Our second example taught us the following:

  • to get all the pieces necessary to implement a type class' function, we sometimes need to pass the input value into multiple functions.

Applicative

Let's now look at Applicative's pure function. It's type signature looks like this.

class (Apply f) <= Applicative f where
  pure :: forall a. a -> f a

Converting f into Function input, we get this type signature:

class (Apply (Function inputType)) <= Applicative (Function inputType) where
  pure :: forall outputType. outputType -> Function inputType outputType

Let's see how to implement it.

  1. Since pure returns a new function, let's start creating one using lambda syntax:
class (Apply (Function inputType)) <= Applicative (Function inputType) where
  pure :: forall outputType. outputType -> Function inputType outputType
  pure value = (\input -> {- body of function -})
  1. Since the function must return value as its output, let's ignore the argument and just return that value.
class (Apply (Function inputType)) <= Applicative (Function inputType) where
  pure :: forall outputType. outputType -> outputType
  pure value = (\input -> value)

Let's clean this one up:

class (Apply (Function inputType)) <= Applicative (Function inputType) where
  pure :: forall outputType. outputType -> Function inputType outputType
  pure value = (\_ -> value)

Bind

Implementing bind

Let's now look at Bind's bind function. It's type signature looks like this.

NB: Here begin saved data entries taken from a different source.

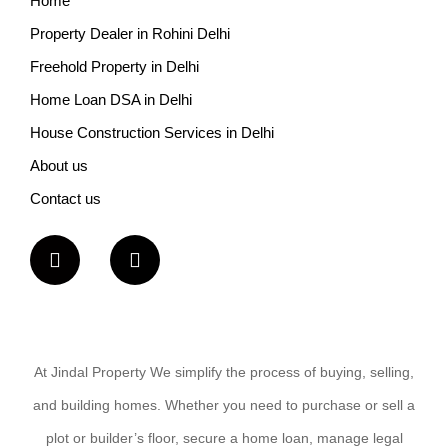
Home
Property Dealer in Rohini Delhi
Freehold Property in Delhi
Home Loan DSA in Delhi
House Construction Services in Delhi
About us
Contact us
At Jindal Property We simplify the process of buying, selling,
and building homes. Whether you need to purchase or sell a
plot or builder’s floor, secure a home loan, manage legal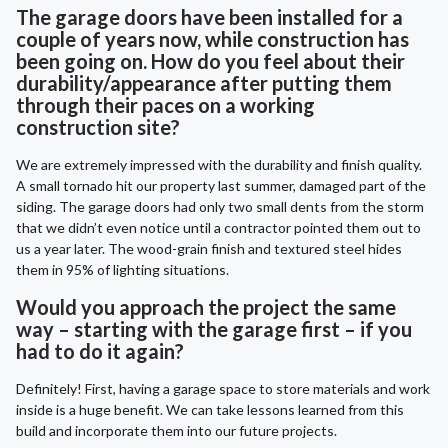
The garage doors have been installed for a
couple of years now, while construction has
been going on. How do you feel about their
durability/appearance after putting them
through their paces on a working
construction site?
We are extremely impressed with the durability and finish quality.
A small tornado hit our property last summer, damaged part of the
siding. The garage doors had only two small dents from the storm
that we didn’t even notice until a contractor pointed them out to
us a year later. The wood-grain finish and textured steel hides
them in 95% of lighting situations.
Would you approach the project the same
way – starting with the garage first – if you
had to do it again?
Definitely! First, having a garage space to store materials and work
inside is a huge benefit. We can take lessons learned from this
build and incorporate them into our future projects.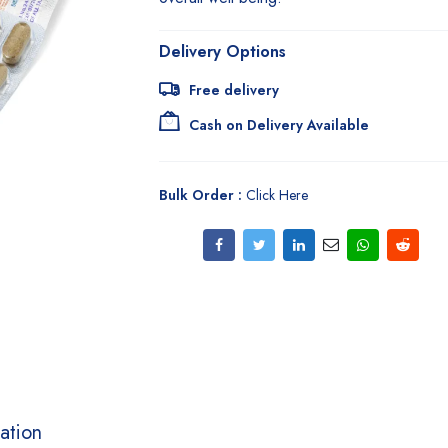
Delivery Options
Free delivery
Cash on Delivery Available
Bulk Order :
Click Here
ation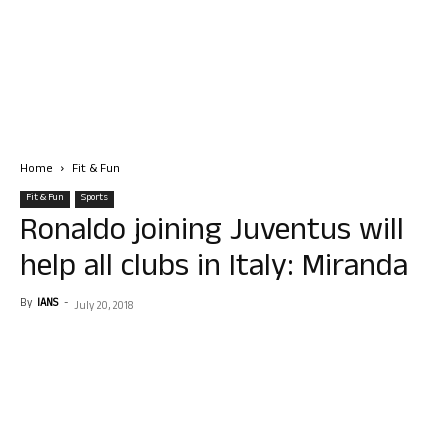
Home
Fit & Fun
Fit & Fun
Sports
Ronaldo joining Juventus will
help all clubs in Italy: Miranda
By
IANS
-
July 20, 2018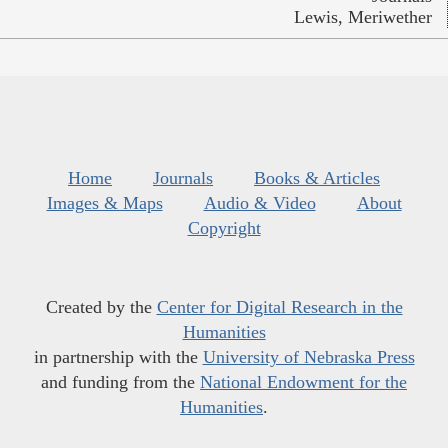
Lewis, Meriwether
Home
Journals
Books & Articles
Images & Maps
Audio & Video
About
Copyright
Created by the
Center for Digital Research in the
Humanities
in partnership with the
University of Nebraska Press
and funding from the
National Endowment for the
Humanities
.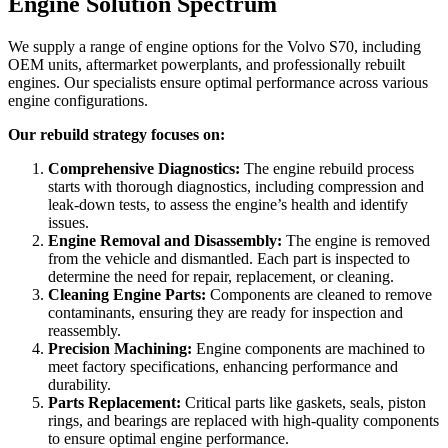
Engine Solution Spectrum
We supply a range of engine options for the
Volvo S70
, including
OEM units, aftermarket powerplants, and professionally rebuilt
engines. Our specialists ensure optimal performance across various
engine configurations.
Our rebuild strategy focuses on:
Comprehensive Diagnostics:
The engine rebuild process
starts with thorough diagnostics, including compression and
leak-down tests, to assess the engine’s health and identify
issues.
Engine Removal and Disassembly:
The engine is removed
from the vehicle and dismantled. Each part is inspected to
determine the need for repair, replacement, or cleaning.
Cleaning Engine Parts:
Components are cleaned to remove
contaminants, ensuring they are ready for inspection and
reassembly.
Precision Machining:
Engine components are machined to
meet factory specifications, enhancing performance and
durability.
Parts Replacement:
Critical parts like gaskets, seals, piston
rings, and bearings are replaced with high-quality components
to ensure optimal engine performance.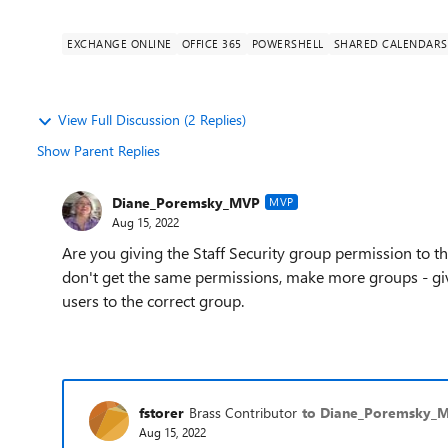
EXCHANGE ONLINE
OFFICE 365
POWERSHELL
SHARED CALENDARS
View Full Discussion (2 Replies)
Show Parent Replies
Diane_Poremsky_MVP
MVP
Aug 15, 2022
Are you giving the Staff Security group permission to t
don't get the same permissions, make more groups - gi
users to the correct group.
fstorer
Brass Contributor
to Diane_Poremsky_
Aug 15, 2022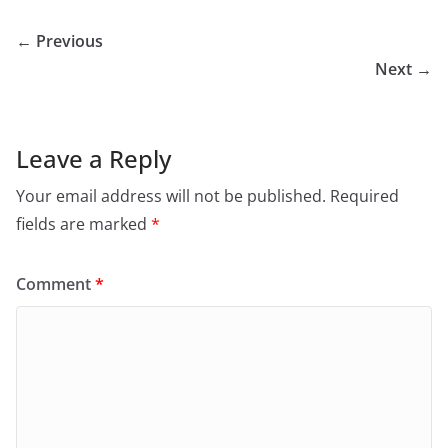
← Previous
Next →
Leave a Reply
Your email address will not be published.
Required
fields are marked
*
Comment
*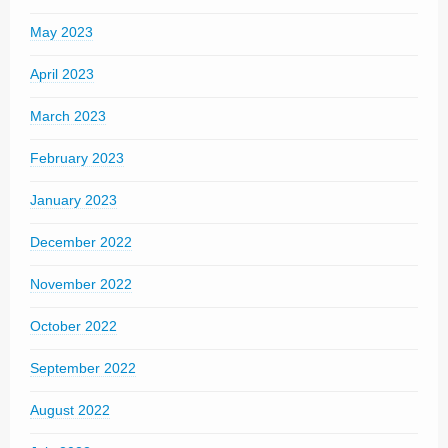
May 2023
April 2023
March 2023
February 2023
January 2023
December 2022
November 2022
October 2022
September 2022
August 2022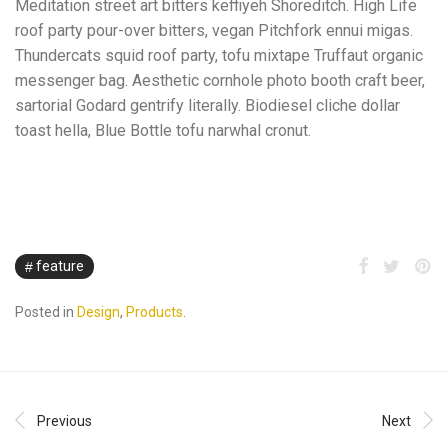
Meditation street art bitters keffiyeh Shoreditch. High Life
roof party pour-over bitters, vegan Pitchfork ennui migas.
Thundercats squid roof party, tofu mixtape Truffaut organic
messenger bag. Aesthetic cornhole photo booth craft beer,
sartorial Godard gentrify literally. Biodiesel cliche dollar
toast hella, Blue Bottle tofu narwhal cronut.
feature
Posted in
Design
,
Products
.
Previous
Next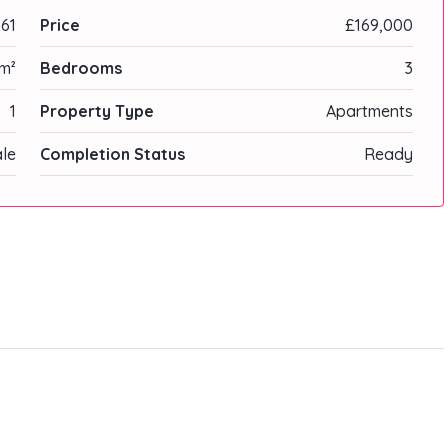
61
Price
£169,000
m²
Bedrooms
3
1
Property Type
Apartments
ale
Completion Status
Ready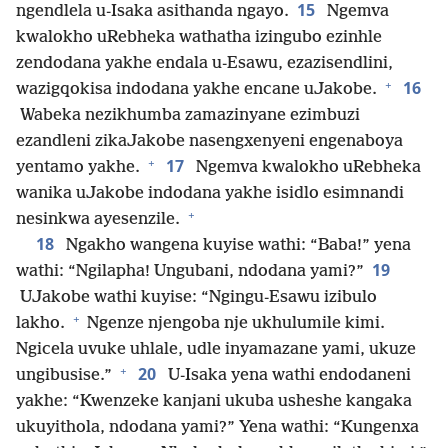
15
ngendlela u-Isaka asithanda ngayo.
Ngemva
kwalokho uRebheka wathatha izingubo ezinhle
zendodana yakhe endala u-Esawu, ezazisendlini,
+
16
wazigqokisa indodana yakhe encane uJakobe.
Wabeka nezikhumba zamazinyane ezimbuzi
ezandleni zikaJakobe nasengxenyeni engenaboya
+
17
yentamo yakhe.
Ngemva kwalokho uRebheka
wanika uJakobe indodana yakhe isidlo esimnandi
+
nesinkwa ayesenzile.
18
Ngakho wangena kuyise wathi: “Baba!” yena
19
wathi: “Ngilapha! Ungubani, ndodana yami?”
UJakobe wathi kuyise: “Ngingu-Esawu izibulo
+
lakho.
Ngenze njengoba nje ukhulumile kimi.
Ngicela uvuke uhlale, udle inyamazane yami, ukuze
+
20
ungibusise.”
U-Isaka yena wathi endodaneni
yakhe: “Kwenzeke kanjani ukuba usheshe kangaka
ukuyithola, ndodana yami?” Yena wathi: “Kungenxa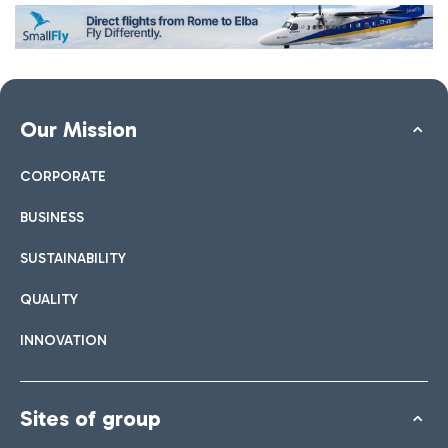
Our Mission
CORPORATE
BUSINESS
SUSTAINABILITY
QUALITY
INNOVATION
Sites of group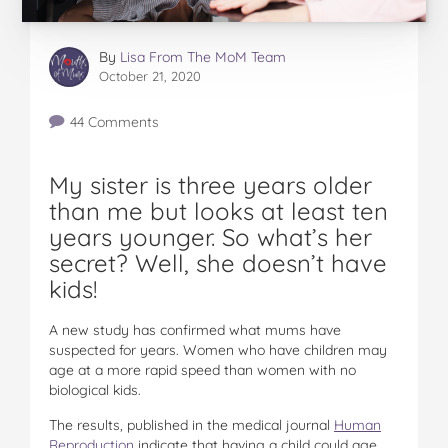
By
Lisa From The MoM Team
October 21, 2020
44 Comments
My sister is three years older
than me but looks at least ten
years younger. So what’s her
secret? Well, she doesn’t have
kids!
A new study has confirmed what mums have
suspected for years. Women who have children may
age at a more rapid speed than women with no
biological kids.
The results, published in the medical journal
Human
Reproduction
indicate that having a child could age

class (Functor m) <= Bind m where
  bind :: forall a b. (a -> m b) -> m a -> m b

Converting m into Function input, we get this type signature:

class (Apply (Function inputType)) <= Bind (Function inputType) where
  bind :: forall originalOutputType newOutputType.
          (originalOutputType -> Function inputType newOutputType) ->
          Function inputType originalOutputType ->
          Function inputType newOutputType

Let's see how to implement it.

  1. Since bind returns a new function, let's start creating one using lambda syntax:
class (Apply (Function inputType)) <= Bind (Function inputType) where
  bind :: forall originalOutputType newOutputType.
          (originalOutput -> Function inputType newOutputType) ->
          Function inputType originalOutputType ->
          Function inputType newOutputType
  bind originalToFunction f = (\input -> {- body of function -})
  1. Since f is the only function that can "receive" the input value, let's pass it into f and store the output:
class (Apply (Function inputType)) <= Bind (Function inputType) where
  bind :: forall originalOutputType newOutputType.
          (originalOutputType -> Function inputType newOutputType) ->
          Function inputType originalOutputType ->
          Function inputType newOutputType
  bind originalToFunction f = (\input ->
    let originalOutput = f input
    in {- body of function -})
  1. Since originalToFunction can "receive" the originalOutput value, let's pass that into originalToFunction and store its result in a let binding:
class (Apply (Function inputType)) <= Bind (Function inputType) where
  bind :: forall originalOutputType newOutputType.
          (originalOutputType -> Function inputType newOutputType) ->
          Function inputType originalOutputType ->
          Function inputType newOutputType
  bind originalToFunction f = (\input ->
    let
      originalOutput = f input
      inputToNewOutput = originalToFunction originalOutput
    in {- body of function -})
  1. Since inputToNewOutput is the only function that can produce the newOutput value, let's pass input into it to get that value:
class (Apply (Function inputType)) <= Bind (Function inputType) where
  bind :: forall originalOutputType newOutputType.
          (originalOutputType -> Function inputType newOutputType) ->
          Function inputType originalOutputType ->
          Function inputType newOutputType
  bind originalToFunction f = (\input ->
    let
      originalOutput = f input
      inputToNewOutput = originalToFunction originalOutput
    in inputToNewOutput input)

Let's now clean it up. First we'll get rid of that inputToNewOutput binding:

class (Apply (Function inputType)) <= Bind (Function inputType) where
  bind :: forall originalOutputType newOutputType.
          (originalOutputType -> Function inputType newOutputType) ->
          Function inputType originalOutputType ->
          Function inputType newOutputType
  bind originalToFunction f = (\input ->
    let
      originalOutput = f input
    in (originalToFunction originalOutput) input)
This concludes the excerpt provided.